El médico se giró hacia Robinson, el cual vio que sostenía en la mano la lengua de Leroy Jefferson. Se la habían cortado de raíz.

Una vez instalada a bordo del vuelo de Londres a Berlín, Espy Martínez sintió la inevitable tensión de sensaciones contrarias: agotamiento por lo errático de sus horas de sueño y el viaje en avión, y energía por la idea de que estaba haciendo algo que podía ser importante. Su imaginación estaba repleta de éxitos: titulares de prensa y palmadas de felicitación por parte de sus compañeros. Se vio a sí misma y a Walter Robinson unidos por la buena suerte y el éxito profesional, y pensó que aquel sonoro triunfo le permitiría presentárselo a sus anticuados padres, cuyos prejuicios raciales tendrían que doblegarse ante un triunfador aunque fuese negro.

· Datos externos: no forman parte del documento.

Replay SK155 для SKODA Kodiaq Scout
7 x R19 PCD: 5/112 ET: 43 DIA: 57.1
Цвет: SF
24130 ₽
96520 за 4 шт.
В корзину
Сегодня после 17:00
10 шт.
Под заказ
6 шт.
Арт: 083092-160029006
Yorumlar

Para ella, la Sombra también representaba un instrumento para su prosperidad personal. Sus deseos de prosperar en el amor y en su profesión eran lo único en que podía concentrarse mientras oía el zumbido de los motores del reactor a través del oscuro cielo de Europa. El hecho de encontrarse a miles de kilómetros de su hogar y del epicentro del caso le resultaba totalmente indiferente. No veía nada singular en haber cruzado medio mundo, tan sólo que había alguien a quien debía entrevistar y que tal vez le facilitara un nombre, y que aquello podía ser lo único que necesitaban ella y Walter Robinson.

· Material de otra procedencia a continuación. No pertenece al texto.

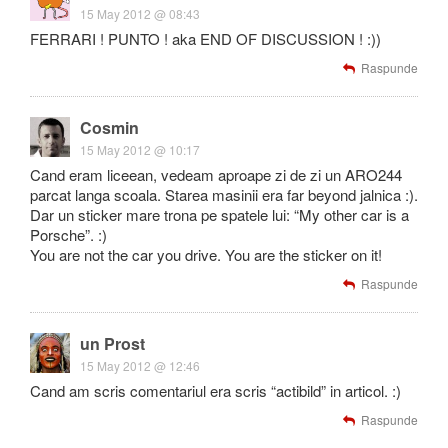
15 May 2012 @ 08:43
FERRARI ! PUNTO ! aka END OF DISCUSSION ! :))
Raspunde
Cosmin
15 May 2012 @ 10:17
Cand eram liceean, vedeam aproape zi de zi un ARO244
parcat langa scoala. Starea masinii era far beyond jalnica :).
Dar un sticker mare trona pe spatele lui: “My other car is a
Porsche”. :)
You are not the car you drive. You are the sticker on it!
Raspunde
un Prost
15 May 2012 @ 12:46
Cand am scris comentariul era scris “actibild” in articol. :)
Raspunde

A medida que el jet lag empezaba a hacer mella, preparó la lista de preguntas que iba a formular al anciano alemán. No entendía que de alguna manera estaba adentrándose en la historia de las mayores pesadillas vividas por la humanidad. Simon Winter sí lo habría entendido, al igual que el rabino y Frieda Kroner. Walter se había hecho una idea aproximada, pero cuando el avión inició la aproximación al aeropuerto de Berlín él se encontraba en una sala de autopsias de la Oficina del Forense del condado de Dade, observando cómo el médico documentaba cada uno de los numerosos cortes que presentaba el cadáver de Leroy Jefferson, pensando que ya no podía subestimar lo más mínimo al hombre que perseguía.

Cambió un poco de dinero en la terminal y tomó un taxi hasta el hotel Hilton. Pidió al recepcionista que la despertaran a las ocho de la mañana, una hora antes de la cita que había concertado con el enlace policial en Bonn.

Por un momento, antes de meterse en la cama, se asomó a la ventana de la habitación y vio una ciudad moderna extendida bajo un cielo nocturno. Y no se sintió tan lejos de casa.

Timothy Schultz, el enlace policial, la estaba aguardando en el vestíbulo del hotel. Era un hombre corpulento, de cincuenta y tantos, con el pelo cortado al estilo militar y un agradable acento sureño. Nada más verla salir del ascensor, se levantó de un abultado sillón y fue hacia ella con la mano tendida.